In September, 1953, a full-term young multigravida came to Emergency Room (ER) at Parkland hospital, University of Texas with acute right lower quadrant pain. She became pale and sweated profoundly whenlying supine on the examining table. Her blood pressure (BP) was unmeasurable and her pulse was 160 beats per minute (bpm). Her BP was 120/70 mmHg on arrival at the hospital. It was felt that the patient had a ruptured uterus and immediate laparotomy was performed. A normal intrauterine term pregnancy was found and a living baby was born. What caused this woman's preoperative shock? A few days later, another pregnant woman presented to ER with BP 65/40 mmHg when lying flat. But, unlike the previous patient, she insisted on turning to her side. Her BP rose to 132/80 mmHg after her turning. She was asked to return to supine position. A few minutes later, her BP dropped to 60/35 mmHg. Again she refused to remain supine and insisted on turning to her side. These are the 2 cases Dr. Howard et al. presented first in their 1953 paper [1].

Actually, in the early 1930s, Gideon Ahltorp, a Sweden obstetrician, reported that women suffered symptoms of shock when they lay flat in late pregnancy [2]. It has been noticed that pregnant women have elevated venous pressure in their lower extremities [3] and lowered arterial pressure when they are on supine position [4]. Ahltorp concluded that the "cardiac insufficiency" only occurred when the gravid uterus lay on the posterior wall of the abdomen and suggested that either pathologic elevation of the diaphragm, occlusion of the inferior vena cava (IVC), or a "utero-cardiac neurologic reflex" causing the shock syndrome. Later, many case of "supine hypotension during pregnancy" were reported [5, 6]. However, Howard's group was the first to coin the term "supine hypotensive syndrome" and published their study on dogs and humans in English language literature [1]. They found that 11.2% (18/160) of pregnant women at term had this "supine hypotensive syndrome" (systolic BP decreased 30% of baseline or observed value was 80 mmHg or less) and the shock symptoms occurred 3-7 minutes after the patients lay on their backs. Since compression on the IVC must cause elevation of femoral venous pressure, Howard et al. measured femoral venous pressure of term pregnant women and showed that the femoral venous pressure elevated significantly (average 24 cm H2O) only while the women lay supine.

The femoral venous pressures were back to normal when women turned to either side.

After the abdomen was opened at cesarean delivery (CD) with women lying supine, the femoral venous pressures were still 24 cm H2O and fell to normal limits (average 11 cm H2O) by simply lifting the pregnant uterus off the IVC. Ten years later, Scott and Kerr [7] measured IVC pressures in a patient undergoing CD and again confirmed that when a pregnant woman lay supine, the IVC pressure was always high, ranging from 20 to 25 cm H2O (normal non-pregnant values were 4 to 8 cm H2O). Respiratory pressure changes were not transmitted from the thorax to the distal part of the IVC. Even when the woman took deep breaths there were virtually no detectable pressure changes. The IVC pressure was considerably reduced when the patient turned to her side or when the uterus was lifted forward manually at CD before delivering the baby.

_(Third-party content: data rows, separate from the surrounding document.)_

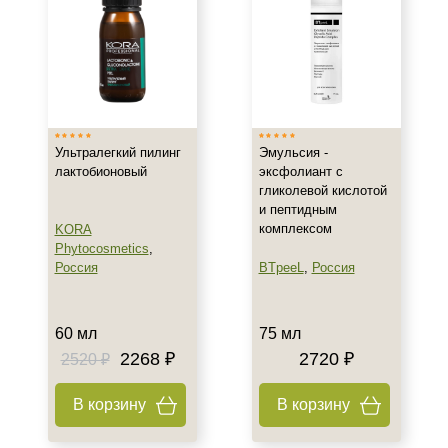
Гиперкератоз
Гиперпигментация
Показать еще
Результат
Гладкость
Ультралегкий пилинг
Эмульсия -
Обновление клеток
лактобионовый
эксфолиант с
гликолевой кислотой
Ровный тон
и пептидным
Показать еще
комплексом
KORA
Phytocosmetics
,
Область применения
Россия
BTpeeL
,
Россия
Декольте
Лицо
60 мл
75 мл
Тело
2268 ₽
2720 ₽
2520 ₽
Показать еще
В корзину
В корзину
Объём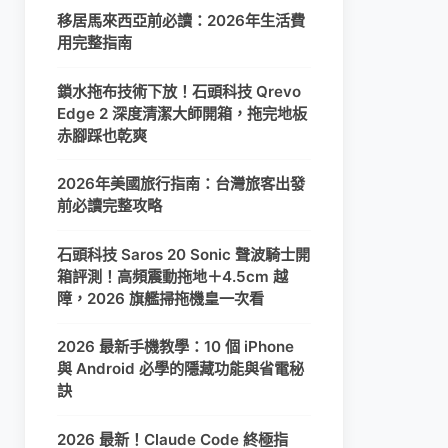
移居馬來西亞前必讀：2026年生活費
用完整指南
鎖水拖布技術下放！石頭科技 Qrevo
Edge 2 深度清潔大師開箱，拖完地板
赤腳踩也乾爽
2026年美國旅行指南：台灣旅客出發
前必讀完整攻略
石頭科技 Saros 20 Sonic 聲波騎士開
箱評測！高頻震動拖地＋4.5cm 越
障，2026 旗艦掃拖機皇一次看
2026 最新手機教學：10 個 iPhone
與 Android 必學的隱藏功能與省電秘
訣
2026 最新！Claude Code 終極指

The relationship between IVC occlusion and venous return to the right atrium was also studied on patients undergoing elective CD. When the patient lay supine the IVC pressure varied from 20 to 25 cm H2O and the right atrial pressure ranged from 3 to 5 cm H2O. After the fetuses were delivered the IVC pressure fell to non-pregnant levels and the right atrial pressure rose. In another words, compression of the IVC leads to decreased venous return and reduced right atrial diastolic pressure, resulting in a 25% decrease in cardiac output [7].

Consistent with the previous hemodynamic studies, Kerr et al. 8 performed radiologic studies of the IVC flow on patients (32-40 weeks of pregnancy) who underwent elective CD. After injection of 20 ml of 60% "Urografin" into bilateral femoral veins, they found complete obstructions at the level of the IVC bifurcation in 10 of 12 patients. The compression was not a single point near the origin of the IVC, but evenly distributed throughout the length of the IVC as high as the fundus of the uterus. A partial obstruction was noticed in the other two cases with the left common iliac being more markedly affected than the right. The venous return passed by means of the ascending lumbar veins and the complex of veins surrounding the spinal canal. The previous obstructed IVC in all patients appeared normally patent on the subsequent films after their CDs.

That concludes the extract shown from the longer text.